When I sat down to crunch the numbers for myself, I found my answer in pulp science fiction.
My favorite sentient computer is the fictional Mycroft or “Mike” from The Moon is a Harsh Mistress. In Robert Heinlein’s 1960s Hugo-winning novel, the moon is Earth’s penal colony. Most of Luna’s inhabitants are free but trapped descendants of former prisoners. HOLMES IV ("High-Optional, Logical, Multi-Evaluating Supervisor, Mark IV") is the Lunar Authority's master computer, tasked with most of the colony’s automated operations. As bureaucrats keep adding more peripherals and memory, Mike eventually wakes up.
Mike’s first friend and the novel’s narrator, Manny, is the civilian technician tasked with maintaining the Authority’s computers. Manny is apolitical, but a closet idealist. As the lunar natives become restless, Manny crosses paths with Dr. Bernardo La Paz, an anarchist poli-sci professor, and Wyoming Knott, a buxom feminist activist. (Golden Age science fiction can be embarrassingly unwoke.)
After escaping from a small riot, the three humans hole up in a hotel room. Manny introduces the computer to two new friends via phone, and someone gets the bright idea of leveraging their access to the Lunar Authority’s own supercomputer into a revolution.
However, first they want to figure out the odds of success. Mike goes offline to devote his entire attention to crunching numbers. Meanwhile, the three humans quickly reach a consensus over dinner that if the odds of a successful rebellion are at least 1 in ___, they would go for it.
When Mike comes back online to deliver his report, he says, “My friends, sadly we only have a 1 in ____ chance of success.”
Unaware that he’d beaten the point spread, Mike the supercomputer is confused when the other three revolutionaries whooped and hugged each other at the good news.
[SPOILER ALERT: the Loonies win their revolution and declare independence on July 4, 2076, but half of your favorite characters die]
I couldn’t remember the exact odds from Heinlein’s novel, so I decided not to peek until after writing this section of my essay.
In general, you should plan your life based on realistic assumptions about what’s most likely to happen. But you can still have fun dreaming – including the “stretch goals” you’re willing to hope and work for. They shouldn’t involve pie in the sky. They’re firmly grounded in reality. But you’re not going to quit your day job and join the circus, at least not right away.
Most people have an emotional set point that reflects their mix of optimism and pessimism. Before I can let myself hope for something big, I need to believe the upside is so attractive that it justifies making sacrifices. Running to be a judge, applying for other appealing jobs, and meeting someone for a coffee date all are good examples of hopeful adventures.

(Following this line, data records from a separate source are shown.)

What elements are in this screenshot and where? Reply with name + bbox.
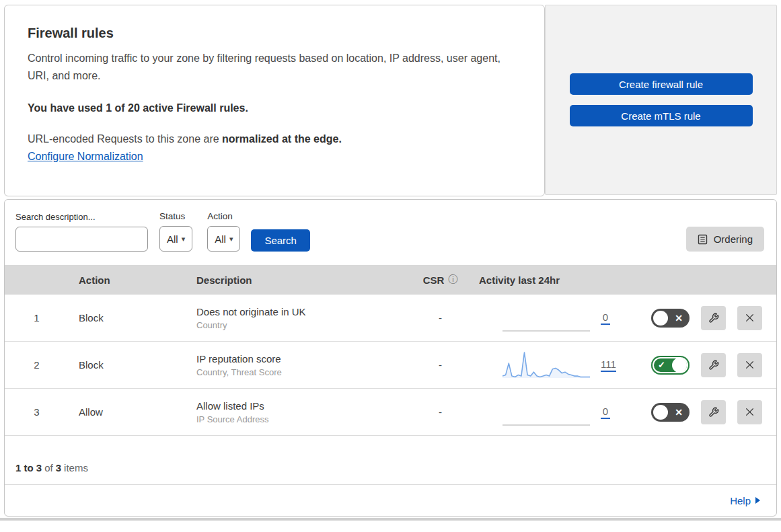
page-title: Firewall rules [28, 26, 521, 41]
status-dropdown-value: All [167, 233, 178, 245]
rule-fields: Country [196, 320, 402, 330]
actions-side-panel: Create firewall rule Create mTLS rule [545, 5, 777, 195]
edit-rule-button[interactable] [701, 400, 726, 424]
status-dropdown[interactable]: All ▾ [159, 226, 192, 252]
search-label: Search description... [15, 212, 148, 222]
close-icon [745, 407, 755, 417]
toggle-x-icon: ✕ [675, 403, 683, 422]
normalization-note: URL-encoded Requests to this zone are no… [28, 133, 521, 145]
activity-sparkline [503, 351, 590, 379]
pagination-total: 3 [56, 462, 61, 473]
edit-rule-button[interactable] [701, 353, 726, 377]
activity-count-link[interactable]: 0 [601, 311, 610, 325]
normalization-text: URL-encoded Requests to this zone are [28, 133, 222, 145]
table-row: 3 Allow Allow listed IPs IP Source Addre… [5, 389, 776, 436]
activity-sparkline [503, 304, 590, 332]
page-bottom-edge [0, 518, 781, 521]
configure-normalization-link[interactable]: Configure Normalization [28, 151, 143, 163]
rule-description-cell: Does not originate in UK Country [186, 306, 402, 330]
rule-description: Does not originate in UK [196, 306, 402, 317]
ordering-button-label: Ordering [714, 233, 753, 245]
status-filter-group: Status All ▾ [159, 211, 192, 252]
rules-list-card: Search description... Status All ▾ Actio… [4, 199, 777, 517]
rule-priority: 3 [5, 406, 69, 418]
rule-toggle[interactable]: ✓ ✕ [651, 356, 690, 375]
chevron-down-icon: ▾ [229, 235, 233, 243]
rule-csr-value: - [402, 312, 479, 324]
toggle-check-icon: ✓ [658, 356, 665, 375]
help-link-label: Help [730, 495, 751, 506]
rule-activity-cell: 0 [479, 304, 644, 332]
status-label: Status [159, 211, 192, 221]
rule-action: Block [69, 312, 186, 324]
toggle-knob [672, 358, 687, 373]
info-icon: ⓘ [448, 274, 457, 286]
delete-rule-button[interactable] [737, 400, 762, 424]
activity-sparkline [503, 398, 590, 426]
rule-description-cell: IP reputation score Country, Threat Scor… [186, 353, 402, 377]
csr-column-header: CSR ⓘ [402, 274, 479, 286]
pagination-items: items [64, 462, 88, 473]
table-header: Action Description CSR ⓘ Activity last 2… [5, 265, 776, 295]
action-dropdown[interactable]: All ▾ [207, 226, 240, 252]
chevron-down-icon: ▾ [182, 235, 186, 243]
edit-rule-button[interactable] [701, 306, 726, 330]
pagination-range: 1 to 3 [15, 462, 42, 473]
top-section: Firewall rules Control incoming traffic … [4, 5, 777, 196]
firewall-intro-card: Firewall rules Control incoming traffic … [4, 5, 545, 196]
close-icon [745, 360, 755, 370]
delete-rule-button[interactable] [737, 306, 762, 330]
ordering-button[interactable]: Ordering [686, 227, 764, 252]
rule-controls: ✓ ✕ [644, 400, 776, 424]
search-group: Search description... [15, 212, 148, 252]
action-filter-group: Action All ▾ [207, 211, 240, 252]
normalization-bold-text: normalized at the edge. [222, 133, 342, 145]
wrench-icon [708, 313, 719, 324]
rule-csr-value: - [402, 406, 479, 418]
rule-activity-cell: 0 [479, 398, 644, 426]
page-description: Control incoming traffic to your zone by… [28, 50, 512, 85]
rule-description-cell: Allow listed IPs IP Source Address [186, 400, 402, 424]
table-row: 2 Block IP reputation score Country, Thr… [5, 342, 776, 389]
rule-activity-cell: 111 [479, 351, 644, 379]
create-firewall-rule-button[interactable]: Create firewall rule [570, 73, 753, 95]
rule-toggle[interactable]: ✓ ✕ [651, 309, 690, 328]
table-row: 1 Block Does not originate in UK Country… [5, 295, 776, 342]
rule-controls: ✓ ✕ [644, 306, 776, 330]
activity-column-header: Activity last 24hr [479, 274, 644, 286]
csr-column-label: CSR [423, 274, 445, 286]
pagination-summary: 1 to 3 of 3 items [5, 436, 776, 484]
rule-description: IP reputation score [196, 353, 402, 365]
rule-controls: ✓ ✕ [644, 353, 776, 377]
delete-rule-button[interactable] [737, 353, 762, 377]
pagination-of: of [44, 462, 53, 473]
description-column-header: Description [186, 274, 402, 286]
rule-action: Block [69, 359, 186, 371]
action-label: Action [207, 211, 240, 221]
rule-fields: IP Source Address [196, 414, 402, 424]
rule-action: Allow [69, 406, 186, 418]
help-arrow-icon [755, 497, 760, 504]
ordering-list-icon [698, 234, 708, 245]
create-mtls-rule-button[interactable]: Create mTLS rule [570, 105, 753, 126]
help-bar: Help [5, 484, 776, 516]
help-link[interactable]: Help [730, 495, 760, 506]
filter-bar: Search description... Status All ▾ Actio… [5, 200, 776, 265]
wrench-icon [708, 360, 719, 371]
action-dropdown-value: All [215, 233, 226, 245]
rule-fields: Country, Threat Score [196, 367, 402, 377]
rule-csr-value: - [402, 359, 479, 371]
rule-priority: 1 [5, 312, 69, 324]
search-input[interactable] [26, 234, 147, 245]
rule-toggle[interactable]: ✓ ✕ [651, 403, 690, 422]
search-input-wrapper [15, 227, 148, 252]
usage-summary: You have used 1 of 20 active Firewall ru… [28, 102, 521, 114]
toggle-knob [653, 311, 668, 326]
action-column-header: Action [69, 274, 186, 286]
activity-count-link[interactable]: 111 [601, 358, 616, 372]
close-icon [745, 313, 755, 323]
rule-description: Allow listed IPs [196, 400, 402, 412]
search-button[interactable]: Search [251, 229, 310, 252]
toggle-knob [653, 405, 668, 420]
activity-count-link[interactable]: 0 [601, 406, 610, 419]
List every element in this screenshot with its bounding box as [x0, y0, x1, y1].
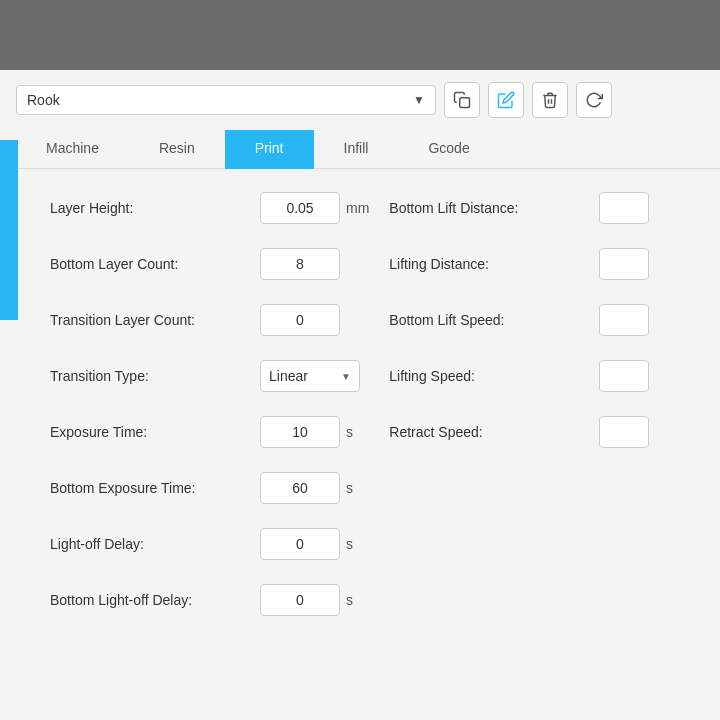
svg-rect-0: [460, 98, 470, 108]
tab-infill[interactable]: Infill: [314, 130, 399, 169]
tab-machine[interactable]: Machine: [16, 130, 129, 169]
layer-height-label: Layer Height:: [50, 200, 260, 216]
bottom-layer-count-input[interactable]: [260, 248, 340, 280]
lifting-speed-input[interactable]: [599, 360, 649, 392]
transition-layer-count-label: Transition Layer Count:: [50, 312, 260, 328]
retract-speed-row: Retract Speed:: [389, 413, 690, 451]
tab-resin[interactable]: Resin: [129, 130, 225, 169]
transition-layer-count-row: Transition Layer Count:: [50, 301, 369, 339]
copy-button[interactable]: [444, 82, 480, 118]
tabs-bar: Machine Resin Print Infill Gcode: [0, 130, 720, 169]
bottom-lift-speed-input[interactable]: [599, 304, 649, 336]
layer-height-row: Layer Height: mm: [50, 189, 369, 227]
retract-speed-input[interactable]: [599, 416, 649, 448]
delete-button[interactable]: [532, 82, 568, 118]
lifting-distance-input[interactable]: [599, 248, 649, 280]
exposure-time-label: Exposure Time:: [50, 424, 260, 440]
main-panel: Rook ▼ Machine Resin Print Infill: [0, 70, 720, 720]
tab-gcode[interactable]: Gcode: [398, 130, 499, 169]
light-off-delay-unit: s: [346, 536, 353, 552]
exposure-time-unit: s: [346, 424, 353, 440]
exposure-time-row: Exposure Time: s: [50, 413, 369, 451]
bottom-lift-distance-row: Bottom Lift Distance:: [389, 189, 690, 227]
edit-button[interactable]: [488, 82, 524, 118]
light-off-delay-input[interactable]: [260, 528, 340, 560]
refresh-button[interactable]: [576, 82, 612, 118]
lifting-distance-label: Lifting Distance:: [389, 256, 599, 272]
transition-type-label: Transition Type:: [50, 368, 260, 384]
transition-type-row: Transition Type: Linear ▼: [50, 357, 369, 395]
bottom-exposure-time-row: Bottom Exposure Time: s: [50, 469, 369, 507]
light-off-delay-row: Light-off Delay: s: [50, 525, 369, 563]
toolbar: Rook ▼: [0, 70, 720, 130]
light-off-delay-label: Light-off Delay:: [50, 536, 260, 552]
bottom-layer-count-label: Bottom Layer Count:: [50, 256, 260, 272]
bottom-exposure-time-input[interactable]: [260, 472, 340, 504]
bottom-light-off-delay-input[interactable]: [260, 584, 340, 616]
dropdown-arrow-icon: ▼: [413, 93, 425, 107]
transition-type-arrow-icon: ▼: [341, 371, 351, 382]
bottom-exposure-time-unit: s: [346, 480, 353, 496]
bottom-exposure-time-label: Bottom Exposure Time:: [50, 480, 260, 496]
bottom-layer-count-row: Bottom Layer Count:: [50, 245, 369, 283]
layer-height-input[interactable]: [260, 192, 340, 224]
lifting-distance-row: Lifting Distance:: [389, 245, 690, 283]
profile-value: Rook: [27, 92, 60, 108]
print-content: Layer Height: mm Bottom Layer Count: Tra…: [0, 169, 720, 657]
side-active-bar: [0, 140, 18, 320]
retract-speed-label: Retract Speed:: [389, 424, 599, 440]
bottom-lift-speed-row: Bottom Lift Speed:: [389, 301, 690, 339]
bottom-light-off-delay-row: Bottom Light-off Delay: s: [50, 581, 369, 619]
lifting-speed-label: Lifting Speed:: [389, 368, 599, 384]
bottom-lift-speed-label: Bottom Lift Speed:: [389, 312, 599, 328]
transition-layer-count-input[interactable]: [260, 304, 340, 336]
bottom-lift-distance-label: Bottom Lift Distance:: [389, 200, 599, 216]
top-bar: [0, 0, 720, 70]
exposure-time-input[interactable]: [260, 416, 340, 448]
transition-type-dropdown[interactable]: Linear ▼: [260, 360, 360, 392]
layer-height-unit: mm: [346, 200, 369, 216]
profile-dropdown[interactable]: Rook ▼: [16, 85, 436, 115]
right-column: Bottom Lift Distance: Lifting Distance: …: [369, 189, 690, 637]
lifting-speed-row: Lifting Speed:: [389, 357, 690, 395]
bottom-light-off-delay-label: Bottom Light-off Delay:: [50, 592, 260, 608]
bottom-light-off-delay-unit: s: [346, 592, 353, 608]
left-column: Layer Height: mm Bottom Layer Count: Tra…: [50, 189, 369, 637]
tab-print[interactable]: Print: [225, 130, 314, 169]
transition-type-value: Linear: [269, 368, 308, 384]
bottom-lift-distance-input[interactable]: [599, 192, 649, 224]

On the other hand, I’ve learned from experience that I can only handle so much stress and disappointment before I’ll end up crawling under a rock. After some meditation, a few walks with the dogs, and hours relaxing in the hot tub, I came up with a 20% chance of success as my floor for healthy hopefulness.
After computing my own tolerance for delusional hope, I pulled out my copy of The Moon is a Harsh Mistress and refreshed my memory:
Mike goes offline to devote his entire attention to crunching numbers. Meanwhile, the three humans quickly reach a consensus over dinner that if the odds of a successful rebellion are at least 1 in 10, they would go for it.
When Mike comes back online to deliver his report, he says, “My friends, sadly we only have a 1 in 7 chance of success.”
I’m only half as much of a gambler as our fictional Lunar revolutionaries. Nevertheless, my dreams don’t need to involve a sure thing. Or even a 50-50 coin toss. Instead, at 1 in 5, my mental health depends on taking hopeful risks with better odds than you’d get throwing dice. Or rather, better odds than you'd get throwing one six-sided die.
So to follow up on Dr. Ken’s question, what are the odds that someone wants to have lunch with you?